Rachel turned into the maze, past a statue of the Madonna with her arms stretched and palms turned upward, as if to cradle the next poor soul to pass.
Rachel kept right on walking.
She had to think ahead. Of her future. One definitely without Jake. She had big plans. And nothing, not even her feelings for Jake, was going to stop her.

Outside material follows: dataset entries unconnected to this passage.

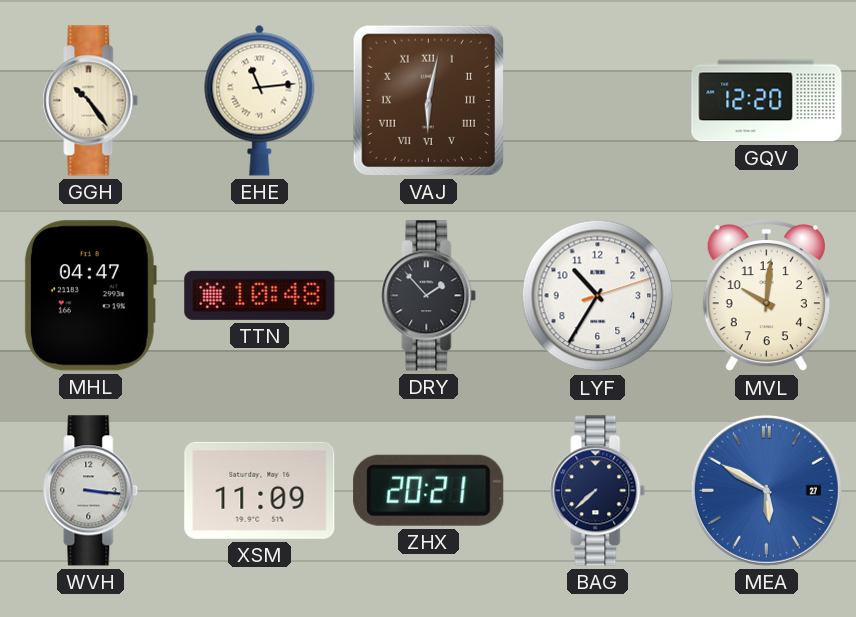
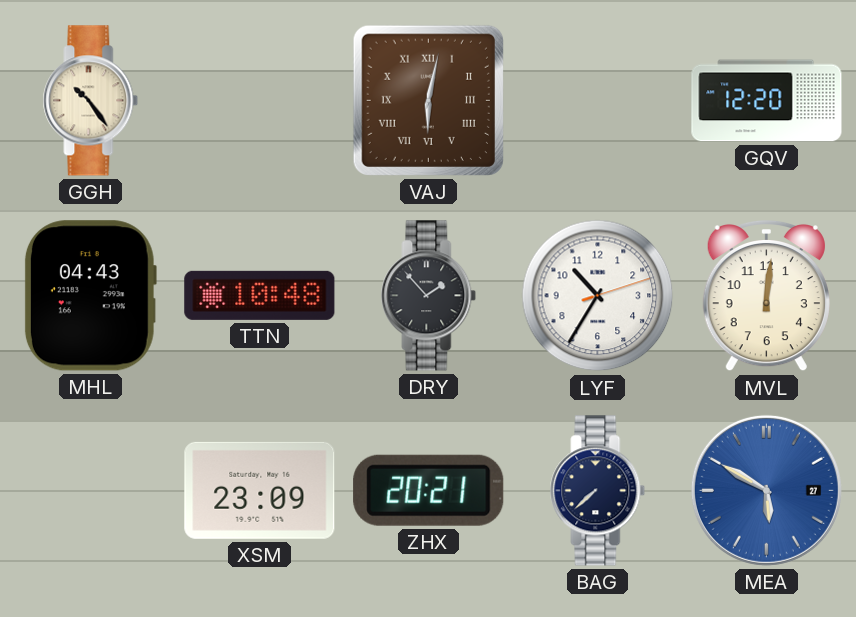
EHE: 11:14 -> none
MHL: 04:47 -> 04:43
MVL: 10:01 -> 12:01
WVH: 3:16 -> none
XSM: 11:09 -> 23:09
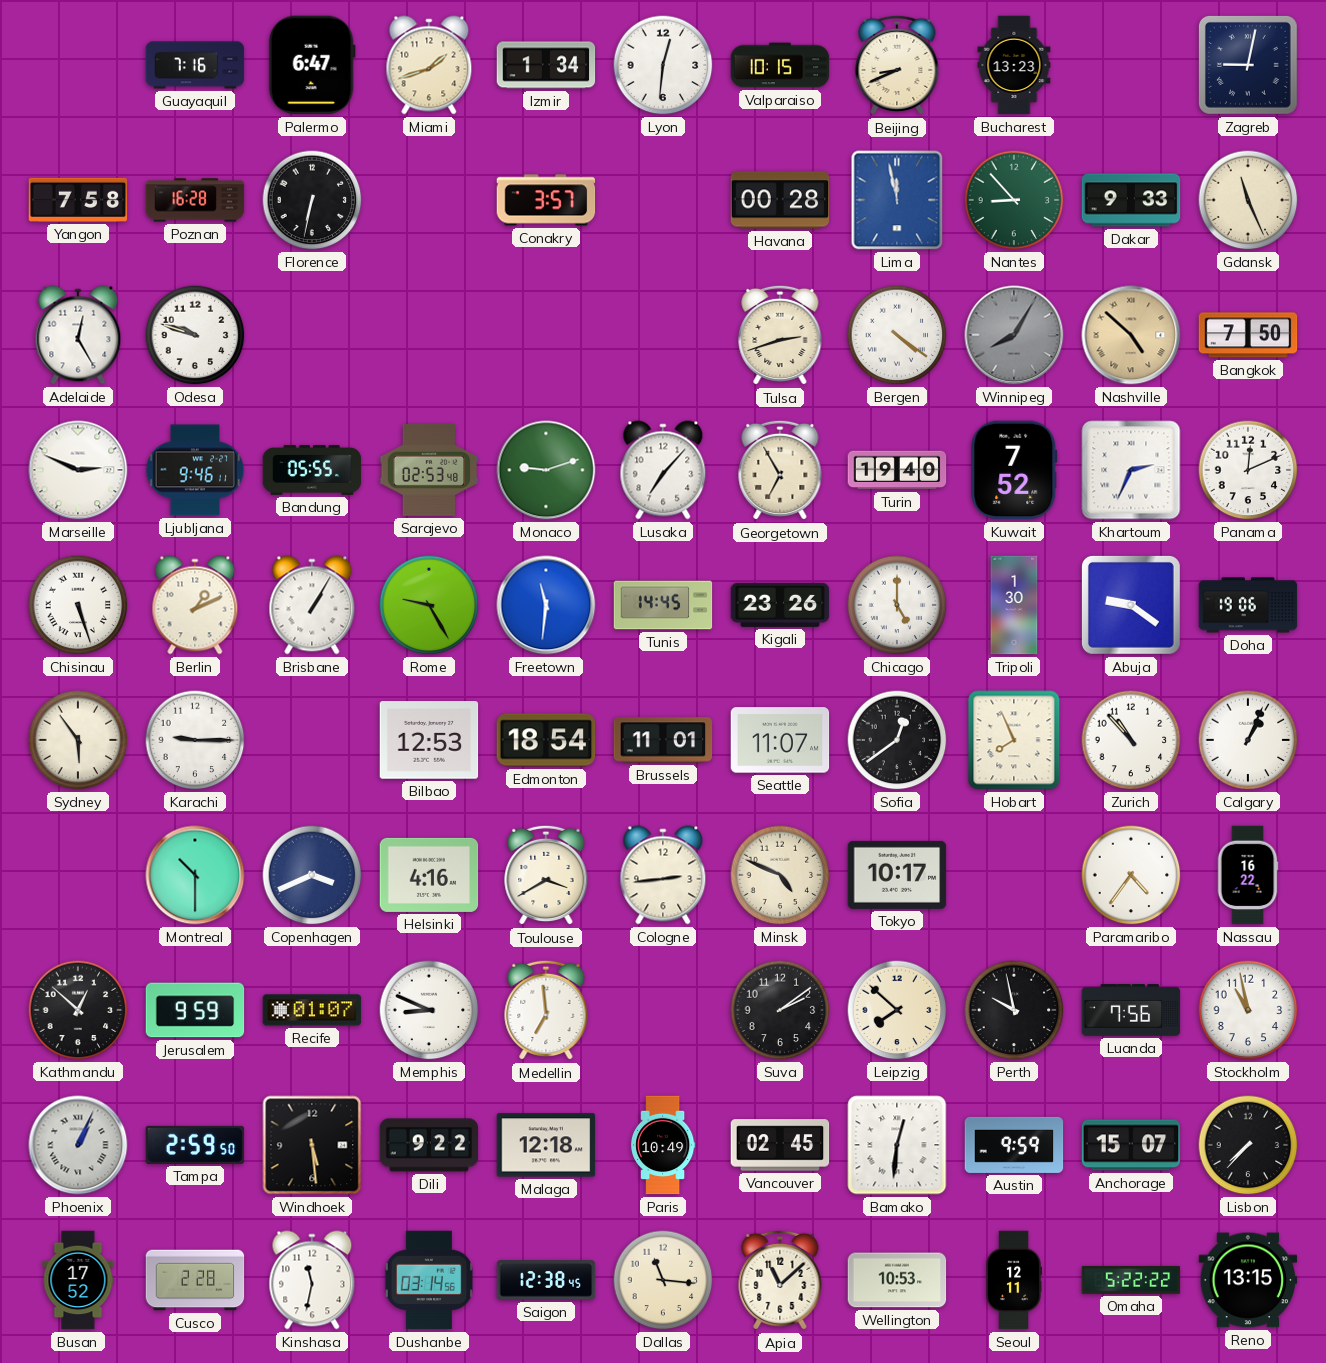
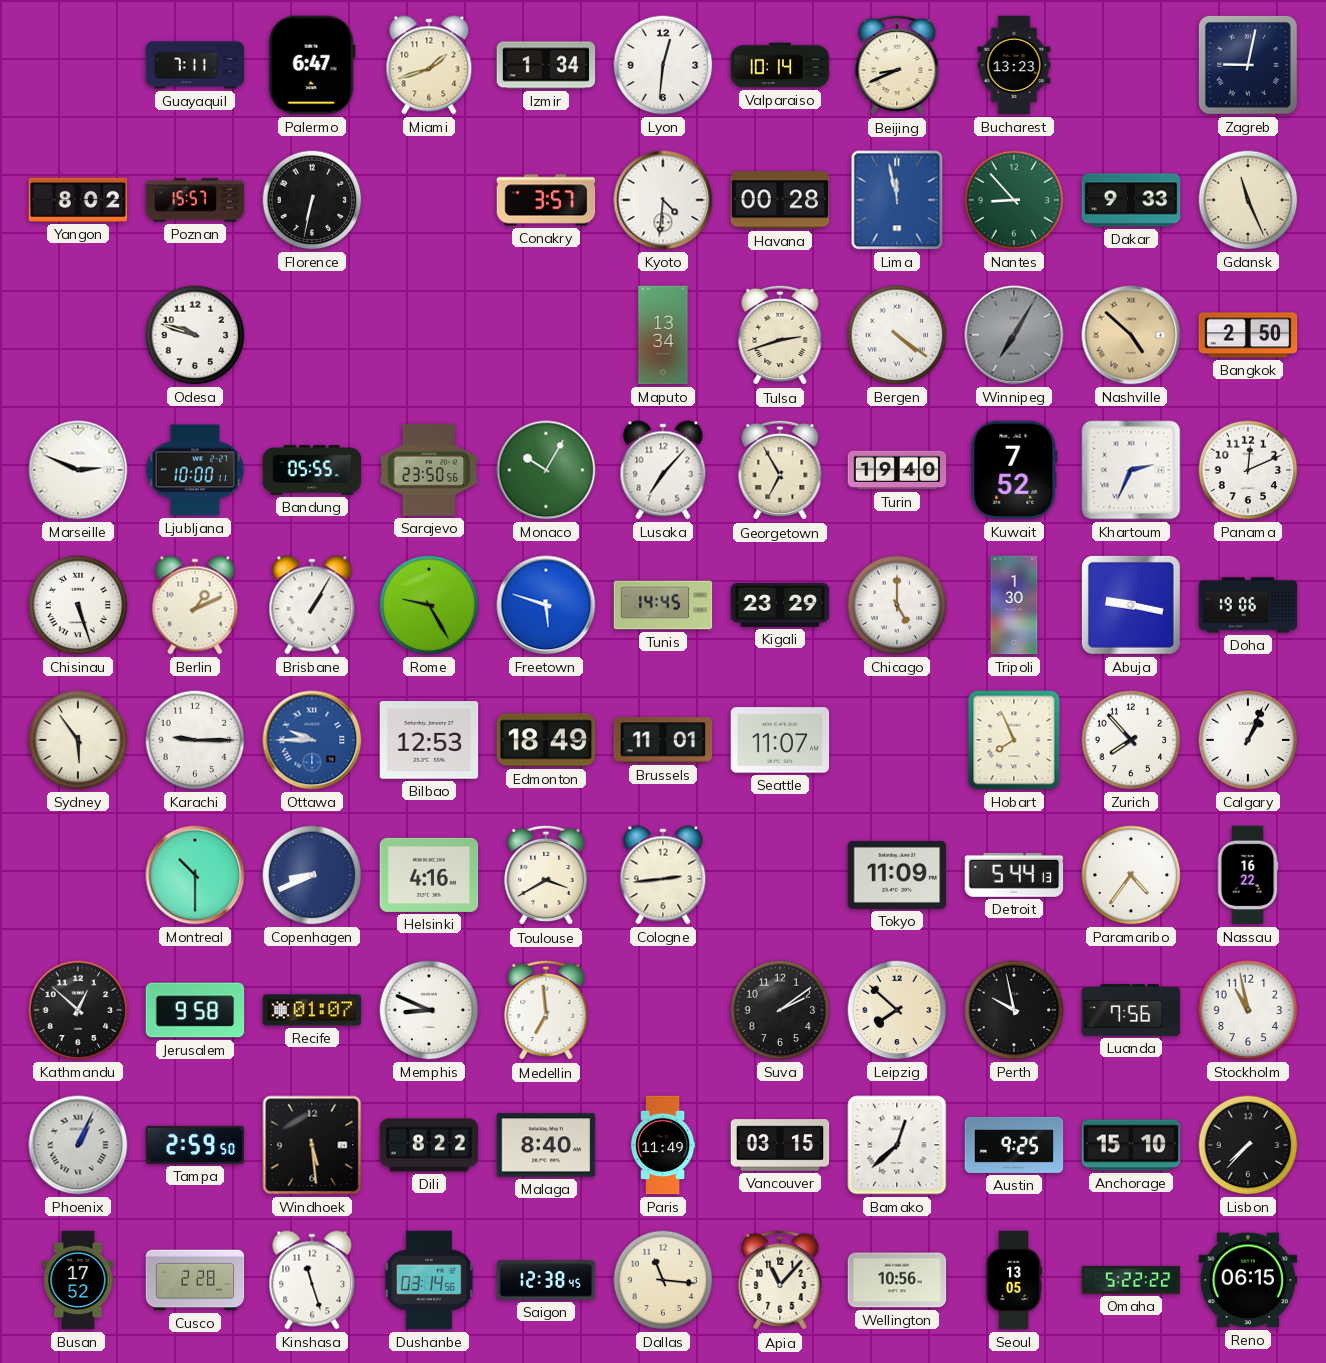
Guayaquil: 7:16 -> 7:11
Valparaiso: 10:15 -> 10:14
Yangon: 7:58 -> 8:02
Poznan: 16:28 -> 15:57
Kyoto: none -> 4:31
Adelaide: 12:25 -> none
Maputo: none -> 13:34
Winnipeg: 8:05 -> 7:05
Bangkok: 7:50 -> 2:50
Ljubljana: 9:46 -> 10:00
Sarajevo: 02:53 -> 23:50
Monaco: 9:12 -> 10:05
Freetown: 11:31 -> 5:48
Kigali: 23:26 -> 23:29
Abuja: 9:21 -> 9:17
Ottawa: none -> 9:45
Edmonton: 18:54 -> 18:49
Sofia: 12:39 -> none
Zurich: 10:53 -> 7:53
Copenhagen: 3:41 -> 8:41
Minsk: 4:49 -> none
Tokyo: 10:17 -> 11:09
Detroit: none -> 5:44
Jerusalem: 9:59 -> 9:58
Dili: 9:22 -> 8:22
Malaga: 12:18 -> 8:40
Paris: 10:49 -> 11:49
Vancouver: 02:45 -> 03:15
Bamako: 12:31 -> 12:38
Austin: 9:59 -> 9:25
Anchorage: 15:07 -> 15:10
Kinshasa: 11:32 -> 11:27
Apia: 11:08 -> 11:07
Wellington: 10:53 -> 10:56
Seoul: 12:11 -> 13:05
Reno: 13:15 -> 06:15
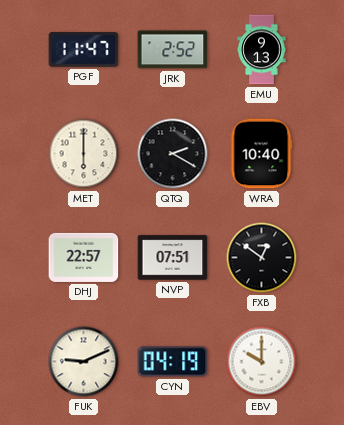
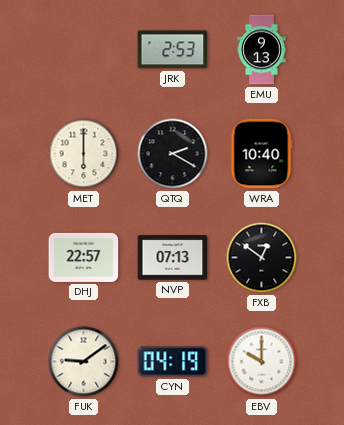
PGF: 11:47 -> none
JRK: 2:52 -> 2:53
NVP: 07:51 -> 07:13
FUK: 9:11 -> 9:09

Kristen headed toward the center of St. Elizabeth’s campus, the garden area where a deep, frigid labyrinth of trimmed laurel hedges, pruned trees, benches, and statues separated the school grounds from the convent and chapel where the nuns lived and prayed. Fog was beginning to rise, causing the light from the moon to reflect oddly, as if the silvery orb were fuzzy with some otherworldly halo.
The temperature dropped.
The wind picked up.
Kristen’s skin crawled as she passed the weird gargoyles of the topiary and the walls of foliage. Her premonition about something bad about to happen hadn’t left her. She turned a corner and darkness suddenly consumed her as she met a dead end. Far in the distance, the music stopped, the background noise of drums and guitars fading into silence.
Where was she going?
Why was she exploring this maze tonight?
She heard a footstep behind her.
She wasn’t alone.
Her heart trip-hammered.
Ffftttt!
Something sizzled through the night.
And then a gasp, a strangled cry, like a wounded animal, a gurgling, primal groan.
She jumped backward.
What the hell was that?
Her blood turned to ice. She started running along the grassy pathways, guided by the eerie light of the moon. Her high heels fell off, but she raced barefoot, barreling down blind alleys, bouncing off prickly bushes. Don’t panic! Don’t panic! Don’t panic!
But she was already frantic, leaves and branches tearing at her arms, her hair falling around her face, her heart pounding out a terrified cadence.